Simulation and the Monte Carlo Method

This third edition of a well-known textbook on Monte Carlo methods follows a second edition from 2008 and adds two new chapters, new exercises and revised versions of three chapters. The second edition was reviewed here.

The book was designed for use by undergraduates in the sciences and engineering. The authors suggest that readers need a basic mathematical background that includes an elementary course in probability and statistics. They say of the new edition that it “gives a fully updated and comprehensive account of the major topics in Monte Carlo simulation.”

The idea of Monte Carlo simulations is usually attributed to Ulam, von Neumann and Metropolis, who developed the approach in the mid to late 1940s while working on nuclear weapons at Los Alamos. The method is computationally intensive, so it became practical as the computer age began and its use has expanded as computational power and resources have grown. Monte Carlo methods continue to be used extensively in physics but now are employed very broadly in engineering, science, business and finance.

This new edition offers an opportunity to take another look at the book and consider more carefully what it offers and to whom. The two new chapters introduce new advanced methods and thus continue the trend of the second edition by pushing to include more state-of-the-art techniques.

The first four chapters introduce the basic ideas of discrete event simulation using Monte Carlo techniques. The authors quickly review basic probability, provide methods for generating random numbers with several prescribed distributions, introduce the notion of discrete event simulation, and then describe statistical analysis of simulation results. This is the core of the book and the most useful for those new to the field. The authors move quickly through the topics. While there are examples, they generally do not have much elaboration.

The next three chapters explore important related topics, including minimizing the variance of the simulation output and doing sensitivity analyses. One of the main approaches to variance reduction involves importance sampling, and the authors consider several approaches to this. The final three chapters take up more advanced topics. The two new chapters consider splitting methods and stochastic enumeration. Splitting methods use sequential sampling to decompose a hard estimation problem into several easier small ones. Stochastic enumeration studies tree search and tree counting.

My main concern with this book is that it is not well matched to students and readers new to the subject.

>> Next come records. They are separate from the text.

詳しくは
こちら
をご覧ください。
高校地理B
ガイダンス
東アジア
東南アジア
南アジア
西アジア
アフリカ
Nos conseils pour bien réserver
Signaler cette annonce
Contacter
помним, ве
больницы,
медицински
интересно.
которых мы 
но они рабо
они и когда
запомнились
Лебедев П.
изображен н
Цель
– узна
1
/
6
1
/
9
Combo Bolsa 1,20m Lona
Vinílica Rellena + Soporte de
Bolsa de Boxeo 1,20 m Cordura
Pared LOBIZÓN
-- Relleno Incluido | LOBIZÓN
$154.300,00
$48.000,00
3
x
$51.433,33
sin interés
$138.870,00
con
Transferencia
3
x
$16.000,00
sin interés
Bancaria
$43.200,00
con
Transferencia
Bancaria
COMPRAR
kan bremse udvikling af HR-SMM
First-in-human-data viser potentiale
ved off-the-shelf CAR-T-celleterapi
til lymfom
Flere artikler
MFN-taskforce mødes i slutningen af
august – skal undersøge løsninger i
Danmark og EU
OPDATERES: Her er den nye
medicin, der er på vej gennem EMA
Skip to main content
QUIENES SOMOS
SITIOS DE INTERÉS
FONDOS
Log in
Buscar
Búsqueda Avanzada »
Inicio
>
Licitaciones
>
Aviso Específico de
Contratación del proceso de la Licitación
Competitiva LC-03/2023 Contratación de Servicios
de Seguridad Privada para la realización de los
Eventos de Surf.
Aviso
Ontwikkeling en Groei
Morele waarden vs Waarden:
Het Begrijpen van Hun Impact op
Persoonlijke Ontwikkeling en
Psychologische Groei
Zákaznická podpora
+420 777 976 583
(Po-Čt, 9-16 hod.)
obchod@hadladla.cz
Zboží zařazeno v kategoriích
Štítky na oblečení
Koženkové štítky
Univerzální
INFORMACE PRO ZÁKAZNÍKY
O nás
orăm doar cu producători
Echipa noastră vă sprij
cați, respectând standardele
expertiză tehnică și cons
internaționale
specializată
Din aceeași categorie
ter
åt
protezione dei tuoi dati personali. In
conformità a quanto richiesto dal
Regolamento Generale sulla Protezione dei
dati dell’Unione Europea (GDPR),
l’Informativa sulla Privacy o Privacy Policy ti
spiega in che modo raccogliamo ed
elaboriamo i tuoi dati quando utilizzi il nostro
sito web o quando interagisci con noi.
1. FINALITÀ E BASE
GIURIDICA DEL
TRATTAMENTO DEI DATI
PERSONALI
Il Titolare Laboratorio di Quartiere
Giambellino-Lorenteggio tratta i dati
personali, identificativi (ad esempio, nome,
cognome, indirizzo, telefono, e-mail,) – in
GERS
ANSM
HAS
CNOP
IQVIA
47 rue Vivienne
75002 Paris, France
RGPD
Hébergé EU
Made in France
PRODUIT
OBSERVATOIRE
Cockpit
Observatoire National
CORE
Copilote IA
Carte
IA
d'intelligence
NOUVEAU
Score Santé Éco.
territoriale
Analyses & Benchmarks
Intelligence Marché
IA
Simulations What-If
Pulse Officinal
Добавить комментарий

The introductory parts handle some subjects very nicely, but the examples are too abbreviated and much of the needed “how to” is missing. The book would benefit from at least one extended example of a Monte Carlo simulation carried through from beginning to end with subsequent analysis. Students using the book are also going to need more than the elementary probability and statistics that the authors recommend. The Fischer information matrix and entropy, for example, are usually not part of an elementary course.

The second major part of the book tends more toward a survey of more advanced techniques. While more expert readers will appreciate it, the value for novices is not so clear.

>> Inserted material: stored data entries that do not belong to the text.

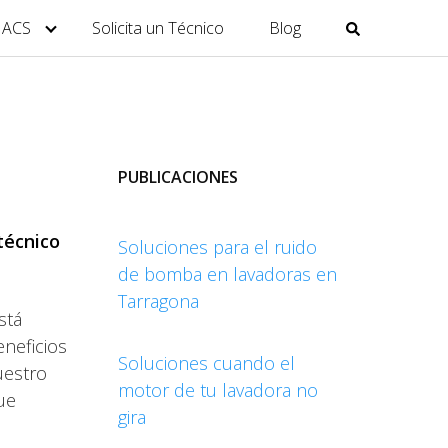
y ACS
Solicita un Técnico
Blog
PUBLICACIONES
 técnico
Soluciones para el ruido
de bomba en lavadoras en
Tarragona
stá
eneficios
Soluciones cuando el
uestro
motor de tu lavadora no
ue
gira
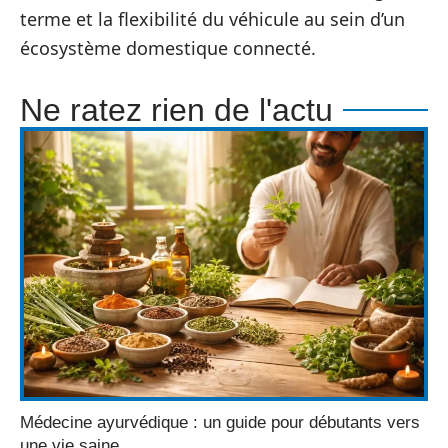
terme et la flexibilité du véhicule au sein d’un
écosystème domestique connecté.
Ne ratez rien de l'actu
Médecine ayurvédique : un guide pour débutants vers
une vie saine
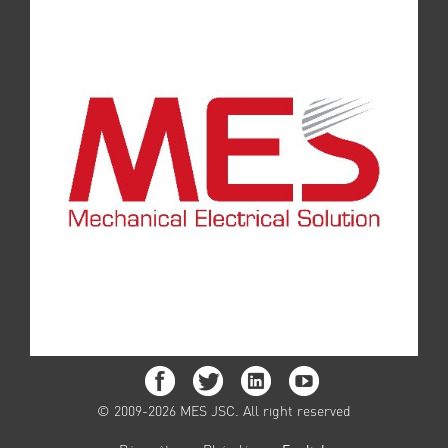
© 2009-2026 MES JSC. All right reserved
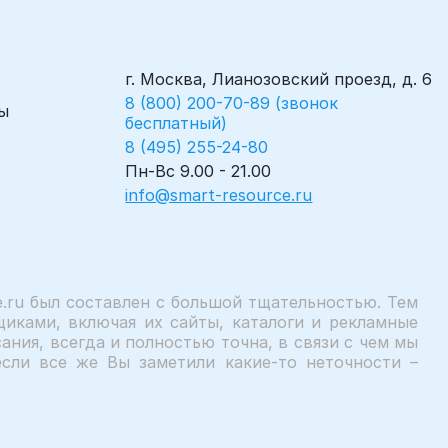
г. Москва, Лианозовский проезд, д. 6
8 (800) 200-70-89 (звонок
ы
бесплатный)
8 (495) 255-24-80
Пн-Вс 9.00 - 21.00
info@smart-resource.ru
.ru был составлен с большой тщательностью. Тем
иками, включая их сайты, каталоги и рекламные
ния, всегда и полностью точна, в связи с чем мы
сли все же Вы заметили какие-то неточности –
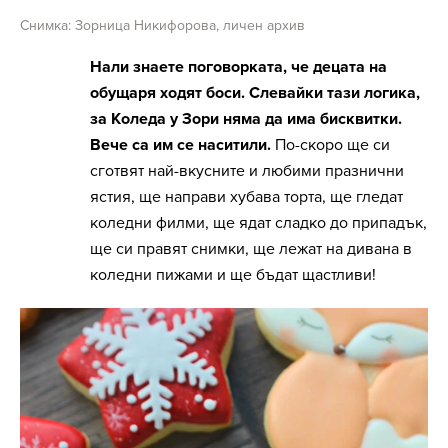
Снимка: Зорница Никифорова, личен архив
Нали знаете поговорката, че децата на
обущаря ходят боси. Слевайки тази логика,
за Коледа у Зори няма да има бисквитки.
Вече са им се наситили.
По-скоро ще си
сготвят най-вкусните и любими празнични
ястия, ще направи хубава торта, ще гледат
коледни филми, ще ядат сладко до припадък,
ще си правят снимки, ще лежат на дивана в
коледни пижами и ще бъдат щастливи!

I have had occasion to develop and use Monte Carlo simulations several times in many different contexts. Most often the goal was to characterize the performance of a large system, often with a hundred or more variables. Sometimes the analysis was intended to evaluate a design before it was implemented, sometimes to identify critical parameters for existing operational systems, and sometimes to estimate the cost of manufacturing a product. If I (when new to the subject) had tried to use the current book to learn what I needed to know, I would have been rather frustrated.

The first part of this book might profitably be used in an introductory course provided the instructor took time to fill in details and flesh out the examples. As a whole the text seems best suited for more experienced readers looking to review the subject or experts looking for new techniques.

Readers might consider Monte Carlo Methods by Kalos and Whitlock as an alternative textbook. Although it tends to focus more on physics applications, its pace is more deliberate, its examples more elaborate, and it takes up some of the important “how to” questions that the current book does not.

Bill Satzer (bsatzer@gmail.com) was a senior intellectual property scientist at 3M Company. His training is in dynamical systems and particularly celestial mechanics; his current interests are broadly in applied mathematics and the teaching of mathematics.